Grief and Gratitude: Saying Goodbye to Samhain


As many of you know, my cat Samhain has been battling chronic renal failure for over 6 years. She was diagnosed young--at about 5 or 6 (she was a stray I got from the shelter, so they didn't know for sure), two years after I adopted her. At the time she was diagnosed, she'd gone from a tiny 7.5 lbs to an alarming 5.5 lbs. At the time, my vet (who I adore) said she probably would have 3 years. But she underestimated the stubborn nature of my little fighter.

A couple of weeks ago, we did another set of blood tests and the results weren't good. Samhain was back down to 5.9 lbs and had become a little anemic, and developed a heart murmur. Dr. Baker said that we might have 2-3 months, February or March...maybe April, if we were lucky.

We started her on a few new meds for nausea and such and she seemed to be doing better, and I bought her a heated cat bed which she loved, since she was always cold. I canceled my trip to Pantheacon in February, and prepared to fight the good fight as long as I could.

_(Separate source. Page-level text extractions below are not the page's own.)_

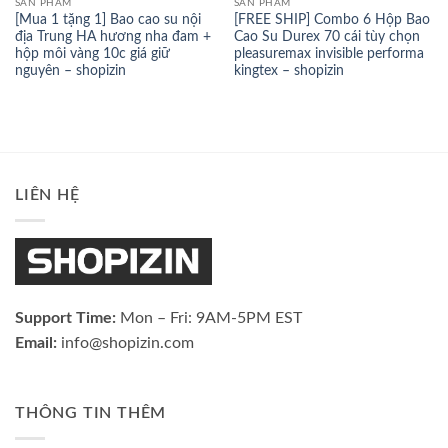
SẢN PHẨM
SẢN PHẨM
[Mua 1 tặng 1] Bao cao su nội
[FREE SHIP] Combo 6 Hộp Bao
địa Trung HA hương nha đam +
Cao Su Durex 70 cái tùy chọn
hộp môi vàng 10c giá giữ
pleasuremax invisible performa
nguyên – shopizin
kingtex – shopizin
LIÊN HỆ
Support Time:
Mon – Fri: 9AM-5PM EST
Email:
info@shopizin.com
THÔNG TIN THÊM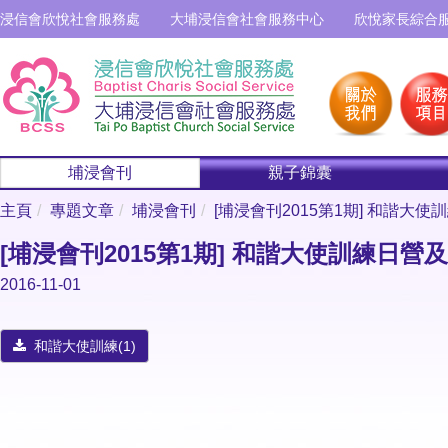
浸信會欣悅社會服務處
大埔浸信會社會服務中心
欣悅家長綜合
埔浸會刊
親子錦囊
主頁
專題文章
埔浸會刊
[埔浸會刊2015第1期] 和諧大
[埔浸會刊2015第1期] 和諧大使訓練日
2016-11-01
和諧大使訓練(1)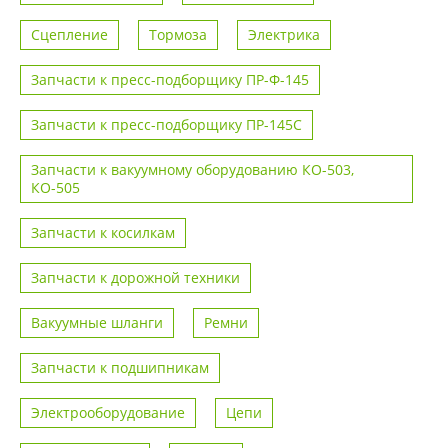
Сцепление
Тормоза
Электрика
Запчасти к пресс-подборщику ПР-Ф-145
Запчасти к пресс-подборщику ПР-145С
Запчасти к вакуумному оборудованию КО-503,
КО-505
Запчасти к косилкам
Запчасти к дорожной техники
Вакуумные шланги
Ремни
Запчасти к подшипникам
Электрооборудование
Цепи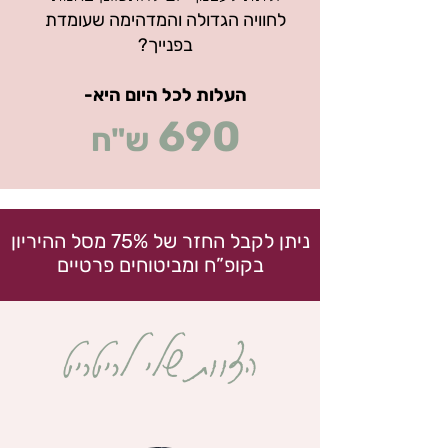
לחוויה הגדולה והמדהימה שעומדת
בפנייך?
העלות לכל היום היא-
690
ש"ח
ניתן לקבל החזר של 75% מסל ההיריון
בקופ”ח
ומביטוחים פרטיים
הצוות שלי לריטריט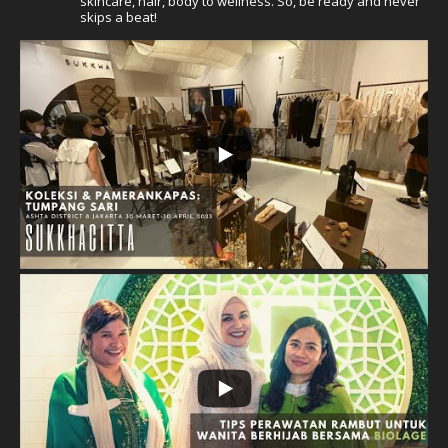
skincare, hair, body to wellness. So, be ready and never
skips a beat!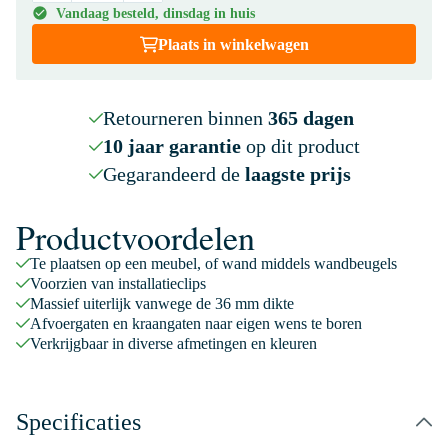
Vandaag besteld, dinsdag in huis
Plaats in winkelwagen
Retourneren binnen
365 dagen
10 jaar garantie
op dit product
Gegarandeerd de
laagste prijs
Productvoordelen
Te plaatsen op een meubel, of wand middels wandbeugels
Voorzien van installatieclips
Massief uiterlijk vanwege de 36 mm dikte
Afvoergaten en kraangaten naar eigen wens te boren
Verkrijgbaar in diverse afmetingen en kleuren
Specificaties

But in this as in all things, Samhain apparently had her own ideas. She had a good day today, seemed just as always, and ate just fine. I fed her upstairs at 4 and went down to take a nap. When I went back up at 5, she was curled up in her heated bed...but she was gone. I think her heart just gave out.

Mine is threatening to do much the same right now.

All cats are special, but Samhain was one of the REALLY special ones. She was loving and sweet, never holding a grudge even when I insisted on sticking her with a giant needle. She would sit on my lap or my legs when I wrote. I'm really going to miss her.

But despite all the struggles, it was worth every moment. Every day  with her was a gift.






Goodbye, Samhain. I love you. Thanks for coming to stay with me for a time. See you on the other side.